Jewellery is proving to be a highly valuable asset, with its precious metals and rare stones. Unlike many of today’s investment opportunities, there is a tangible, intrinsic value beyond any speculation. However, similar to any investment strategy, choosing the right channel matters.

Rare and highly collectable jewellery have been around since the early 1990s, with a wide variety of manufacturers and styles, so how does Lo know which ones to invest in? For his Legacy Jewellery Fund, Lo has chosen three specific manufacturers: Bvlgari, Cartier and Van Cleef & Arpels; historic brands that have withstood the test of time.

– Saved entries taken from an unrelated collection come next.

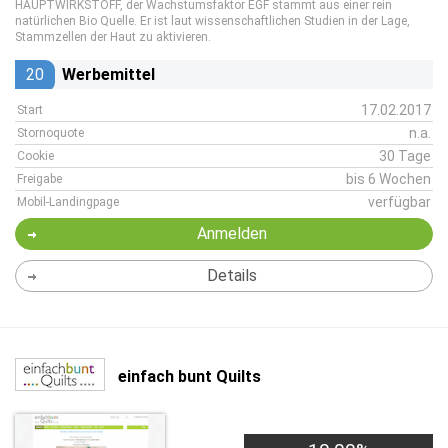
HAUPTWIRKSTOFF, der Wachstumsfaktor EGF stammt aus einer rein
natürlichen Bio Quelle. Er ist laut wissenschaftlichen Studien in der Lage,
Stammzellen der Haut zu aktivieren.
20
Werbemittel
17.02.2017
Start
n.a.
Stornoquote
30 Tage
Cookie
bis 6 Wochen
Freigabe
verfügbar
Mobil-Landingpage
Anmelden
Details
einfach bunt Quilts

Like all established brands, each has its own golden period; where design, craftsmanship and vision peaked. For Van Cleef & Arpels, their most iconic time was during their Art Deco period in the 1960s and 1970s while for Cartier, the legendary Tutti Frutti style reigned supreme in the 1930s and 1940s. For Bulgari, their golden period was in the 1960s with the creation of the La Dolce Vita style.

Beyond the brand name, Lo believes that an investment piece should have some other considerations. These five factors include: an official mark of the manufacturer on the piece itself, the condition of the piece, the level of quality reflected in its craftsmanship and the allure of a vintage accessory.

Together, these conditions help narrow down investment choices and find the ideal investment asset that also provides a fantastic ownership experience, acting as both an investment, and a satisfying collection piece.

The increase in demand for jewellery investments

While the amount of investment Lo has managed to attract for the investment fund shows a high level of interest in these rare, highly collectable jewellery, there are other pieces of evidence that point to its potential. A recent survey by The Hurun Chinese Luxury Consumer Survey asked high net worth individuals about their preferred collectable items, with 93 per cent divulging they preferred divulging in jewellery collections.

With jewellery attracting a multitude of attention from multiple investors, it is no doubt that this is a market that is very likely to grow in the near future. The tangible value of these pieces supports the investment in a way that a digital asset can never have and is perhaps one of the reasons why they are becoming so attractive. 

Whatever your previous investment choices, rare, highly collectable jewellery is definitely one to consider in the future, and Lo has once again pioneered this with his own money.